We thank the referee for the constructive and detailed comments. We address each major point below and indicate the revisions we will make to strengthen the manuscript.

read point-by-point responses
  1. Referee: [line-profile analysis and discussion sections] The central claim that the observed flat-topped [Ne V] 14.3μm profiles directly yield terminal velocities (2 × v_∞) without substantial non-wind contamination is load-bearing for both the velocity measurements and the 'surprisingly low' cases. No quantitative radiative-transfer modeling, multi-epoch verification, or spatial information is supplied to exclude contributions from nebular, circumstellar, or ISM gas (see the line-profile analysis and discussion sections).

    Authors: We acknowledge that the velocity derivation assumes the flat-topped profiles arise from optically thin wind emission with the full width corresponding to 2 v_∞, without new radiative-transfer calculations in this work. The high ionization stage of [Ne V] makes substantial nebular or ISM contamination improbable, as these environments lack the required ionization. The profile morphology matches expectations from prior wind studies. We will revise the line-profile analysis and discussion sections to add explicit caveats on the assumptions, discuss possible contamination channels with supporting references, and qualify the 'surprisingly low' velocities accordingly. revision: partial

  2. Referee: [sample description and conclusions] The claim of 'frequent incidence' of MIR wind emission even in the weak-wind regime rests on a sample drawn from calibration programmes and the WISCI/MEAD projects. Post-selection of stars showing emission is not quantitatively assessed for bias, which directly affects the incidence statement (see the sample description and conclusions).

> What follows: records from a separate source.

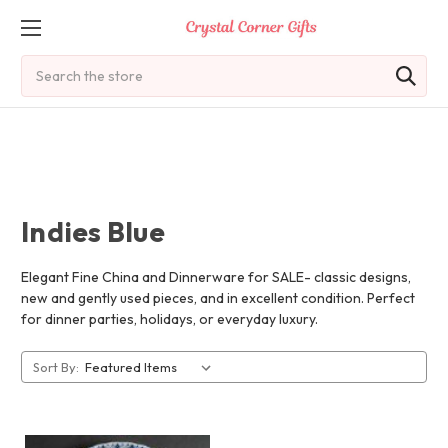
Search
Indies Blue
Elegant Fine China and Dinnerware for SALE- classic designs,
new and gently used pieces, and in excellent condition. Perfect
for dinner parties, holidays, or everyday luxury.
Sort By: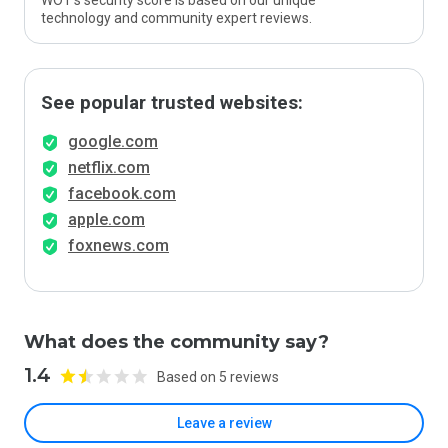
WOT’s security score is based on our unique
technology and community expert reviews.
See popular trusted websites:
google.com
netflix.com
facebook.com
apple.com
foxnews.com
What does the community say?
1.4
Based on 5 reviews
Leave a review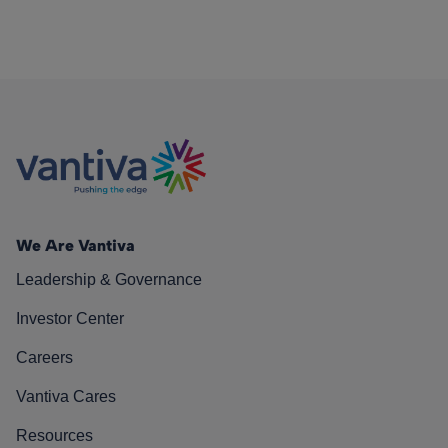
We Are Vantiva
Leadership & Governance
Investor Center
Careers
Vantiva Cares
Resources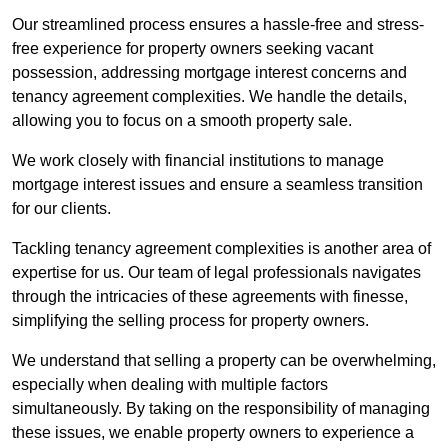
Our streamlined process ensures a hassle-free and stress-
free experience for property owners seeking vacant
possession, addressing mortgage interest concerns and
tenancy agreement complexities. We handle the details,
allowing you to focus on a smooth property sale.
We work closely with financial institutions to manage
mortgage interest issues and ensure a seamless transition
for our clients.
Tackling tenancy agreement complexities is another area of
expertise for us. Our team of legal professionals navigates
through the intricacies of these agreements with finesse,
simplifying the selling process for property owners.
We understand that selling a property can be overwhelming,
especially when dealing with multiple factors
simultaneously. By taking on the responsibility of managing
these issues, we enable property owners to experience a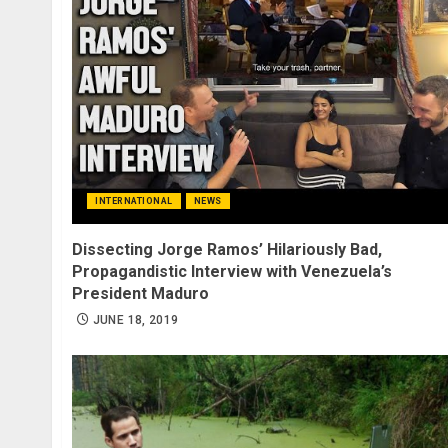
INTERNATIONAL
NEWS
Dissecting Jorge Ramos’ Hilariously Bad,
Propagandistic Interview with Venezuela’s
President Maduro
JUNE 18, 2019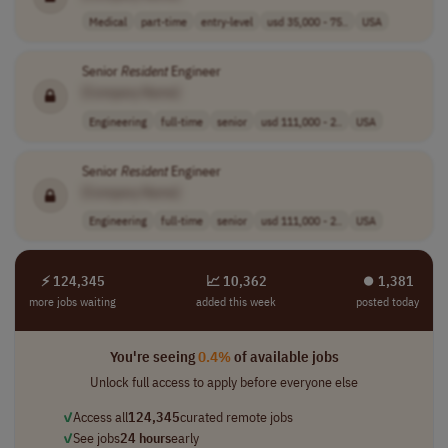
Medical
part-time
entry-level
usd 35,000 - 75..
USA
Senior
Resident
Engineer
[Company Name]
Engineering
full-time
senior
usd 111,000 - 2..
USA
Senior
Resident
Engineer
[Company Name]
Engineering
full-time
senior
usd 111,000 - 2..
USA
⚡ 124,345
📈 10,362
⏺︎ 1,381
more jobs waiting
added this week
posted today
You're seeing
0.4%
of available jobs
Unlock full access to apply before everyone else
✓
Access all
124,345
curated remote jobs
✓
See jobs
24 hours
early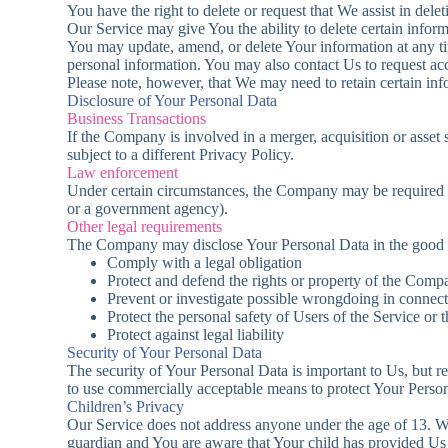
You have the right to delete or request that We assist in del
Our Service may give You the ability to delete certain infor
You may update, amend, or delete Your information at any ti
personal information. You may also contact Us to request acc
Please note, however, that We may need to retain certain inf
Disclosure of Your Personal Data
Business Transactions
If the Company is involved in a merger, acquisition or asset
subject to a different Privacy Policy.
Law enforcement
Under certain circumstances, the Company may be required to 
or a government agency).
Other legal requirements
The Company may disclose Your Personal Data in the good fai
Comply with a legal obligation
Protect and defend the rights or property of the Comp
Prevent or investigate possible wrongdoing in connect
Protect the personal safety of Users of the Service or 
Protect against legal liability
Security of Your Personal Data
The security of Your Personal Data is important to Us, but r
to use commercially acceptable means to protect Your Person
Children’s Privacy
Our Service does not address anyone under the age of 13. We
guardian and You are aware that Your child has provided Us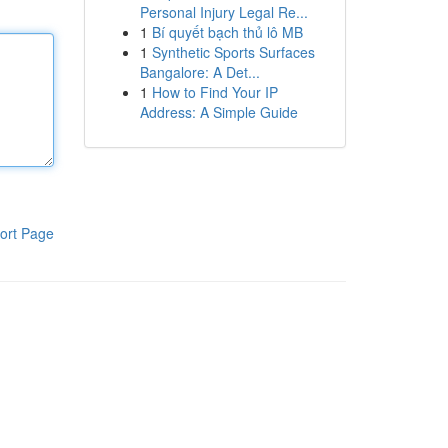
Personal Injury Legal Re...
1
Bí quyết bạch thủ lô MB
1
Synthetic Sports Surfaces
Bangalore: A Det...
1
How to Find Your IP
Address: A Simple Guide
ort Page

    Authors: The 22 OB stars were observed as part of calibration programmes and the WISCI/MEAD projects; target selection was independent of wind properties or prior emission-line detections. The reported incidence therefore reflects the fraction showing [Ne V] emission within this specific observed sample rather than a post-selected subset. We will revise the sample description to state the selection criteria explicitly and update the conclusions to qualify the incidence statement as applying to the observed sample, while noting the limitations for broader population inferences. revision: yes

Circularity Check

0 steps flagged

No circularity: direct observational measurements from line profiles compared to external trends.

full rationale

The paper reports direct measurements of terminal wind speeds from the observed widths of flat-topped [Ne V] 14.3 μm emission profiles in JWST/MIRI spectra of O-type stars, with lower limits on mass-loss rates also derived from these detections. These quantities are extracted from the data without any fitting of parameters that are then re-used as predictions of the same quantities. Comparisons are made to independent empirical trends from prior literature (not self-citations). No equations, ansatzes, or uniqueness theorems are invoked that reduce the reported results to the input data by construction. The central claims remain self-contained observational results.

Axiom & Free-Parameter Ledger

0 free parameters · 0 axioms · 0 invented entities

Abstract-only review; no explicit free parameters, axioms, or invented entities are stated. Measurements implicitly rely on standard assumptions in stellar wind spectroscopy (e.g., Sobolev approximation for line formation, terminal velocity law) but these are not detailed.